Anmerkungen der AutorInnen: Das vorliegende Urteil des EuGH hat große praktische Bedeutung für die Zusammenarbeit öffentlicher Auftraggeber im Sinne der so genannten Interkommunalen Zusammenarbeit. In Österreich sind diese von den vergaberechtlichen Ausschreibungspflichten befreiten öffentlich-öffentlichen Verhältnisse in § 10 Abs 3 BVergG geregelt. Der Anwendungsbereich dieser öffentlich-öffentlichen Verhältnisse wurde bereits durch die Neuerlassung des BVergG 2018 deutlich eingeschränkt, weil eine solche Zusammenarbeit ausschließlich für Dienstleistungsaufträge zulässig ist. Eine ausschreibungsfreie Zusammenarbeit öffentlicher Auftraggeber im Rahmen von Bau- oder Lieferaufträgen kommt von vornherein nicht in Betracht. Durch das vorliegende Urteil wird der Anwendungsbereich dieser öffentlich-öffentlichen Verhältnisse noch weiter eingeschränkt, weil eine „echte Zusammenarbeit“ erforderlich ist.
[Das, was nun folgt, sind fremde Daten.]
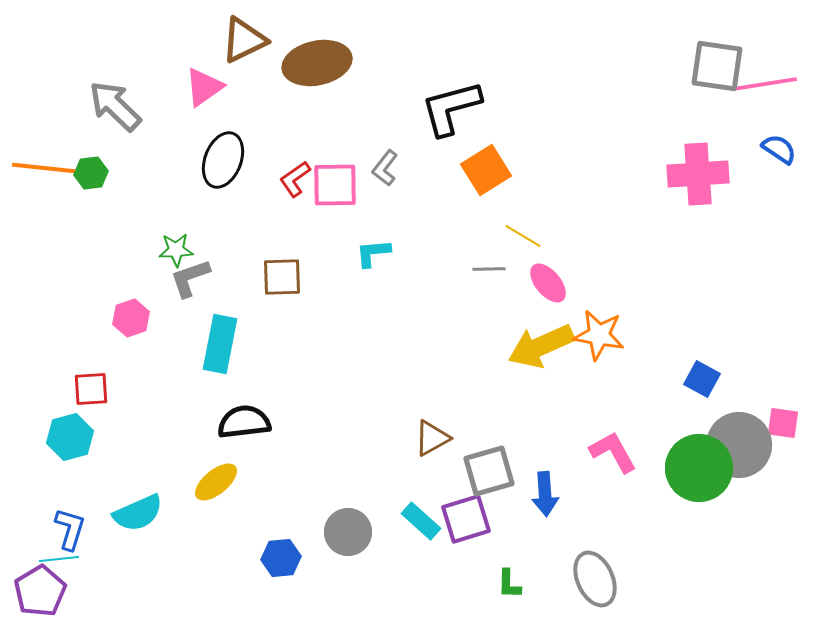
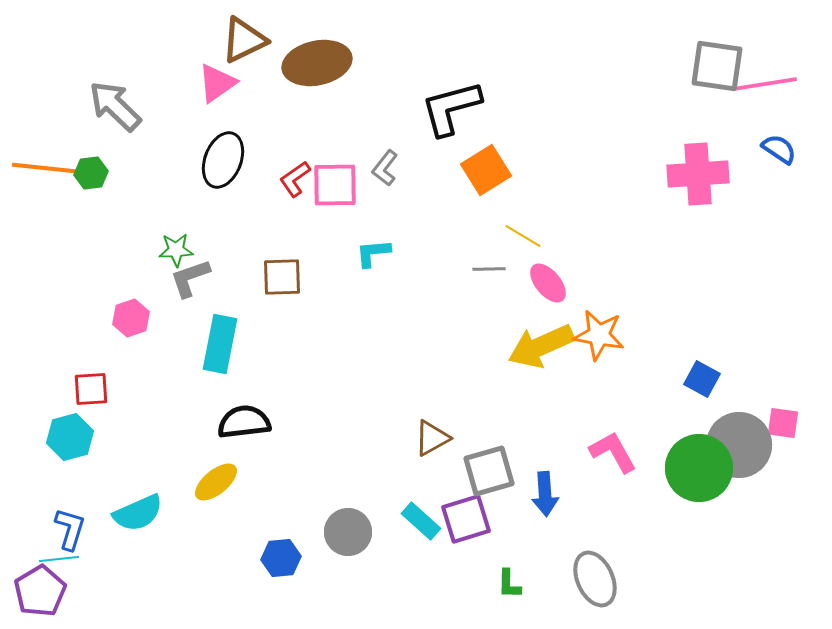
pink triangle at (204, 87): moved 13 px right, 4 px up
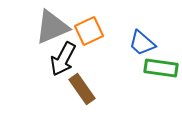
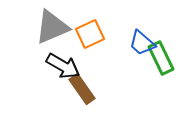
orange square: moved 1 px right, 3 px down
black arrow: moved 7 px down; rotated 88 degrees counterclockwise
green rectangle: moved 10 px up; rotated 56 degrees clockwise
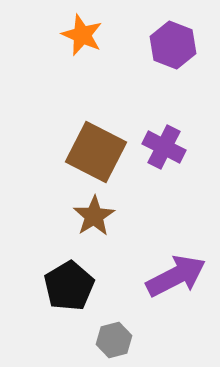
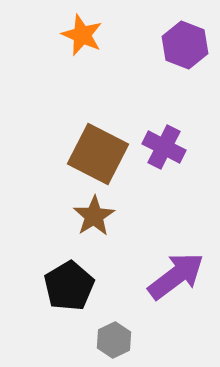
purple hexagon: moved 12 px right
brown square: moved 2 px right, 2 px down
purple arrow: rotated 10 degrees counterclockwise
gray hexagon: rotated 12 degrees counterclockwise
Tritt daher ein öffentlicher Auftraggeber als federführender Partner auf und ein anderer öffentlicher Auftraggeber erbringt kaum kooperative Leistungen oder nur untergeordnete Nebentätigkeiten, könnte es fraglich sein, ob der Ausnahmetatbestand erfüllt ist. Gerade aufgrund dieser Verschärfung sollte möglichst exakt dokumentiert werden, welche Leistungen die Partner im Konkreten erbringen. Dabei sollte auf eine möglichste Ausgewogenheit geachtet werden.